Dal nostro primo incontro era passato poco più di un anno, quando un giorno, ai primi di settembre, il giornale radio della Puglia annunciò la nomina a nuovo Vescovo di Molfetta di don Tonino Bello.

Nel pomeriggio, verso le cinque, con un po’ di timore, pensando a quante persone si sarebbero fatte vivo, prendo il telefono e lo chiamo. Dopo qualche tentativo il telefono è libero e subito risponde. «Eccellenza, sono Enzo volevo fargli gli auguri per la nomina a vescovo». «Enzo grazie della telefonata e per favore non chiamarmi Eccellenza, dimmi piuttosto quando vieni a trovarmi? Vorrei che venissi quanto prima. Ho bisogno che tu venga quanto prima, per favore». Fui sorpreso e risposi con un po’ di incertezza: «Forse domani». «Fai tu, però vieni il prima possibile».

Mi organizzai con il lavoro e verso le sette di sera lo richiamai per informarlo che sarei andato il giorno dopo, nel pomeriggio. Dalla reazione alla risposta si sentiva che era molto soddisfatto. Arrivo ad Alessano intorno alle cinque e chiesi dov’era la sua casa. La piazza era piena di persone, il pomeriggio di ottobre era tiepido e gli uomini a quell’ora erano soliti andare in piazza a raccontarsi la giornata.

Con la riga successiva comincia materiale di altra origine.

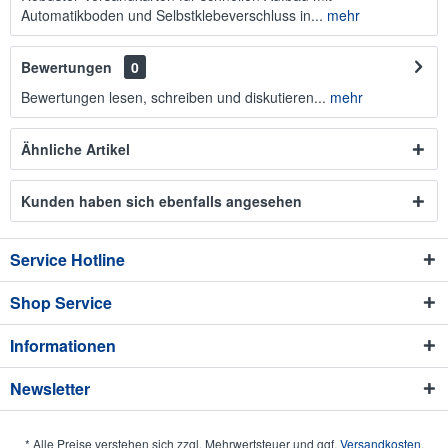
Automatikboden und Selbstklebeverschluss in...
mehr
Bewertungen
0
Bewertungen lesen, schreiben und diskutieren...
mehr
Ähnliche Artikel
Kunden haben sich ebenfalls angesehen
Service Hotline
Shop Service
Informationen
Newsletter
* Alle Preise verstehen sich zzgl. Mehrwertsteuer und ggf.
Versandkosten
.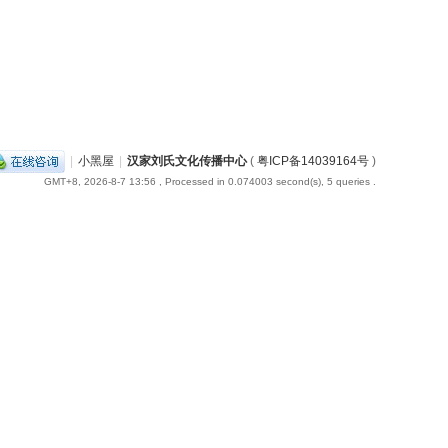
|
小黑屋
|
汉家刘氏文化传播中心
(
粤ICP备14039164号
)
GMT+8, 2026-8-7 13:56
, Processed in 0.074003 second(s), 5 queries .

Mi avvicinai ad un gruppetto, tutti subito si misero a disposizione per darmi l’indicazione richiesta con delicatezza, dignità ed esattezza. Ringraziai. Arrivato a casa sua, il nuovo vescovo era con qualcuno e stava telefonando. Si sbrigò subito e prego la persona di lasciarci soli. Ero accompagnato da un giovane di Corsano, un paesino vicino, Biagio.

Al primo saluto «Eccellenza come sta?» Subito mi disse: «Enzo, chiamami don Tonino e dammi del tu».

Replicai: «Eccellenza, Chiara…» non mi fece finire e subito mi disse: «Senti Enzo, facciamo un patto. Tu mi chiami don Tonino e mi dai del tu, quando vedrò Chiara gli spiegherò io come stanno le cose…». Ci fu un caloroso scambio di saluti, come non c’era mai stato. Si vedeva un uomo diverso…

Ci sedemmo e disse: «Non siete voi che mettete in comune tutto? Voglio fare anch’io come voi». Era sereno, profondo come al solito… ma c'era qualcosa che voleva dirmi. Cominciò chiedendomi come stavo, come andava il lavoro e come era andato il viaggio da Bari ad Alessano. Delicatamente mi disse: «Devo farti una confidenza». Poi corresse: «Devo fare comunione. Ti devo raccontare una cosa. Quattro anni fa, mi hanno chiamato a Roma e mi hanno chiesto: "Don Tonino, come va? Come va il suo apostolato, è contento? Noi le vorremmo proporre di diventare vescovo, che ne dice?". Risposi: "Sono contento di fare il parroco, sto bene. Per favore fate un altro più degno di me. Ho i miei poveri, a chi li lascerei?" "Lei chiediamo scusa se l’abbiamo importunato. Le dobbiamo dare qualcosa?" mi dissero. "A Roma si viene sempre volentieri c’è sempre qualche servizio da fare, noi siamo alla fine del mondo”, risposi. Ci salutammo. Questo è avvenuto per tre anni. Mi hanno chiamato quest’anno e quando sono arrivato ho detto: "Sono qua ditemi cosa devo fare”. Non potevo continuare a rifiutare, Gesù Cristo si sarebbe dispiaciuto. Allora ho accettato. Ma io non volevo fare il Vescovo… ho paura dell’ipocrisia… i poveri sono sempre veri. Gli altri non si sa. Sarò vescovo! Chissà quanti verranno a venerarmi per falsità». Queste parole, dette con il suo accento leccese, assumevano un certo peso.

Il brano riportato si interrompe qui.